A number of African governments have either introduced or are piloting index insurance while some are still waiting and watching to see if it will have any tangible impact. Various experts attending the Global Green Growth Week conference in Addis Ababa, Ethiopia discussed and shared experiences with index insurance as an innovation in agriculture for climate and food security in Africa.
Immediate payout
Dr. Bruce Campbell, director of the CGIAR Research Program On Climate Change, Agriculture and Food Security explained how in the older days of insurance you had to go out and find out if anything is damaged and there would be a payout after everything is damaged. "Index insurance is a really neat product because it is based on index. So if the rain drops below a certain amount, the insurance company knows the crop has failed and they will pay the money immediately."
Campbell said with index insurance, the farmer gets the money immediately and does not have to sell his/her assets in order to survive. It also reduces the transaction costs.
According to Campbell, index insurance, also known as parametric insurance, has been around for close to 17 years and is slowly taking root in Kenya, Zimbabwe and other African countries. With this experience, countries can now share experience about how it works and what needs to be improved.

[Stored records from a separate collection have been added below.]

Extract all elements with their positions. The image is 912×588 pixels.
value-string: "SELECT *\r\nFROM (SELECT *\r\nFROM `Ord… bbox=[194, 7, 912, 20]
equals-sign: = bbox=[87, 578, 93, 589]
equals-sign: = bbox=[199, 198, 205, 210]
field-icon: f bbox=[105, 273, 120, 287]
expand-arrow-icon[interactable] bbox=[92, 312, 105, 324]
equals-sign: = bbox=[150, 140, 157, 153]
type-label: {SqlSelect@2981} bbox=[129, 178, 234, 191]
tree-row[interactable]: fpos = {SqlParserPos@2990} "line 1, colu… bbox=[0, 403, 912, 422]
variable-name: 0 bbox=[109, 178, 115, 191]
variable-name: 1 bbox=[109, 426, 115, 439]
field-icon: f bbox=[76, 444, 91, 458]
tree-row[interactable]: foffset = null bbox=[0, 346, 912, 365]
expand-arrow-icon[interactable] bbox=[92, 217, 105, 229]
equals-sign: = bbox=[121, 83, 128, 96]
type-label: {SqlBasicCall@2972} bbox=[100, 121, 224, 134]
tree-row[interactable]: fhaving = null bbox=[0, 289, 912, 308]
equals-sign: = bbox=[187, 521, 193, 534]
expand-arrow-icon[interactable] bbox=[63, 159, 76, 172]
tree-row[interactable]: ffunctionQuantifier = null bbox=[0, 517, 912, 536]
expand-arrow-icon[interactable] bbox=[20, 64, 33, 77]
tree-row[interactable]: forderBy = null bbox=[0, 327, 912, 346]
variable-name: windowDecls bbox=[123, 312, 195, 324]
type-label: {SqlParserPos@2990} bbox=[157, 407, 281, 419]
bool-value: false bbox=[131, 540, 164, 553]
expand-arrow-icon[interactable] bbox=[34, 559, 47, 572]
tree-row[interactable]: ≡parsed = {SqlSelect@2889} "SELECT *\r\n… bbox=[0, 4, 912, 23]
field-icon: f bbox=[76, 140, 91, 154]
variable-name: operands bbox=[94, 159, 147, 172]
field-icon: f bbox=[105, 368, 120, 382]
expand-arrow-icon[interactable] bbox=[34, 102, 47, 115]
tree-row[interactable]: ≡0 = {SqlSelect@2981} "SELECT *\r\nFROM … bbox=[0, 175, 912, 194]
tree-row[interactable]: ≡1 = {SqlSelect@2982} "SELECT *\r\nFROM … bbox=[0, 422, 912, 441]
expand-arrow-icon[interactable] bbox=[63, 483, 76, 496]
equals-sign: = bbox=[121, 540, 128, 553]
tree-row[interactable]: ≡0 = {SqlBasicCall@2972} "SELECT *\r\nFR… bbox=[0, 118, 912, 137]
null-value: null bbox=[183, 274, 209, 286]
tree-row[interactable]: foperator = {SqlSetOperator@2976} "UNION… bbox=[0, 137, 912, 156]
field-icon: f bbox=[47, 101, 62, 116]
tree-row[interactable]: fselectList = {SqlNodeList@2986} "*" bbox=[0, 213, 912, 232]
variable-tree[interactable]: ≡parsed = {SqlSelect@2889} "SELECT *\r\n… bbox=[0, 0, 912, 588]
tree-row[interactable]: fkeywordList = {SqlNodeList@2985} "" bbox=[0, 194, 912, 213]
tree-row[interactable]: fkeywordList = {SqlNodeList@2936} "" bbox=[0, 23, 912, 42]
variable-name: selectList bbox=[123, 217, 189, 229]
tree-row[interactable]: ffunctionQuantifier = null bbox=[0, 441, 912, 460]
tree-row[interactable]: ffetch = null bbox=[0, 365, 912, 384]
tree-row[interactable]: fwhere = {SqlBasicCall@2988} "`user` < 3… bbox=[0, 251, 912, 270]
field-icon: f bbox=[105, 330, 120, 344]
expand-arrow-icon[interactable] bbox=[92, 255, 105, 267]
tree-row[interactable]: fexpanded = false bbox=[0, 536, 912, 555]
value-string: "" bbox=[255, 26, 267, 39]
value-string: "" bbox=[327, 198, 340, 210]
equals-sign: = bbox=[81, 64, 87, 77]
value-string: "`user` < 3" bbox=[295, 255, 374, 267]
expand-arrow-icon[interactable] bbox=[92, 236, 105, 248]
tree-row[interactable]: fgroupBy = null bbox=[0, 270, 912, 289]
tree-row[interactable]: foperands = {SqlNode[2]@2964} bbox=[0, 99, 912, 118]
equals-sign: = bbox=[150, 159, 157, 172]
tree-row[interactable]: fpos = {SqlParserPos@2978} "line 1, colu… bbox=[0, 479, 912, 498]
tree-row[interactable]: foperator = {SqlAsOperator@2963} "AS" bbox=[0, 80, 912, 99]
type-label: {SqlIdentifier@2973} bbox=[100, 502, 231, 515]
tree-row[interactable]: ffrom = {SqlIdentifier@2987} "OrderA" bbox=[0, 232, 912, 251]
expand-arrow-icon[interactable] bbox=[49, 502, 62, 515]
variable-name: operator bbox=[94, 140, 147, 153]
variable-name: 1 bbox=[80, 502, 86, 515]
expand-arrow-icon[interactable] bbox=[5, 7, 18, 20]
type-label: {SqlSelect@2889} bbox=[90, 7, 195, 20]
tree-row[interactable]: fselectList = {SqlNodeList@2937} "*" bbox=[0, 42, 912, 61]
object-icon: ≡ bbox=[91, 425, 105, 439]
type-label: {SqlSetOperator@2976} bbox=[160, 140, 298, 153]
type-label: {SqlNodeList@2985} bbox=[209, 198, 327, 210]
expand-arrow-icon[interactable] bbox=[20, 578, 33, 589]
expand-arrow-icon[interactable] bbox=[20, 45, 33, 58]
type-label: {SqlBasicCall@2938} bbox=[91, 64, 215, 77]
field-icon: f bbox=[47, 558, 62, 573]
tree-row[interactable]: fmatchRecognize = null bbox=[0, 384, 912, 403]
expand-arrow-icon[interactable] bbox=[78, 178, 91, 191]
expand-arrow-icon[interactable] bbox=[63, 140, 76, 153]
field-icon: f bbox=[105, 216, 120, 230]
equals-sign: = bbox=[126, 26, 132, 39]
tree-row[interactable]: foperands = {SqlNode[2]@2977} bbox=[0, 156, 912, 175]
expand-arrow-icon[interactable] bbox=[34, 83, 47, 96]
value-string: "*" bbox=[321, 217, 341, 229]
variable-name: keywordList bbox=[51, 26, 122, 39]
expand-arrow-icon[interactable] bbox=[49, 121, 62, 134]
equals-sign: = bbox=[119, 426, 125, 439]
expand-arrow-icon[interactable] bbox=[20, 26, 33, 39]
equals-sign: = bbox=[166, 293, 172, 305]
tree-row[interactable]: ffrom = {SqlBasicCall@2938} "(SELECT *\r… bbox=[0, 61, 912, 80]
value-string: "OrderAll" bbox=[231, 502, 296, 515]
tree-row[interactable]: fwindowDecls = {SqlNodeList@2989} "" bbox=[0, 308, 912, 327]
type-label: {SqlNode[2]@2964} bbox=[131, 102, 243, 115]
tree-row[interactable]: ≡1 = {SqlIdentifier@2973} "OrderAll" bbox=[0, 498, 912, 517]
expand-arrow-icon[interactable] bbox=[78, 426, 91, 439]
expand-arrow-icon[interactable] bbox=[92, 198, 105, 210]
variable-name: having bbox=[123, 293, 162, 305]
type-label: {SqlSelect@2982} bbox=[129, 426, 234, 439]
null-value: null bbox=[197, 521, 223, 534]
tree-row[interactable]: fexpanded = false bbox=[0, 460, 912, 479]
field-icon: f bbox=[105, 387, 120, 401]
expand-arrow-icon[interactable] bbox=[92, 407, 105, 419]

A common example, Campbell told IPS, is of a remote rural farmer who buys seed, uses his mobile phone to take an image of the barcode on the seed pack and sends it to the insurance company to buy insurance. "When the rain fails, they can get the payment back as insurance," Campbell explained.
It is estimated that sixty farmers in Kenya are registered under the index insurance schemes being rolled out with help of insurance firms partnering with mobile phone operators.
Reducing risk
David Muigai, an Actuarial Officer with Sygenta Foundation For Sustainable Agriculture said their experience in East Africa has shown that index insurance offers affordable insurance and has helped farmers to benefit from agriculture. "We have managed to serve over 1.3 million farmers. So we have proved that index insurance is scalable. But the key challenge is financial education for the farmers and the regulatory environment regarding use of technologies like mobile phones to provide the services."
Zimbabwe's mobile network, Econet Wireless, is providing services offering climate-based insurance to farmers via SMS and voice-based messages. "They also ensure that you shouldn't just sell insurance. It should be bundled with other things like agricultural advisories and funeral policies," explained Campbell, also resident in Zimbabwe.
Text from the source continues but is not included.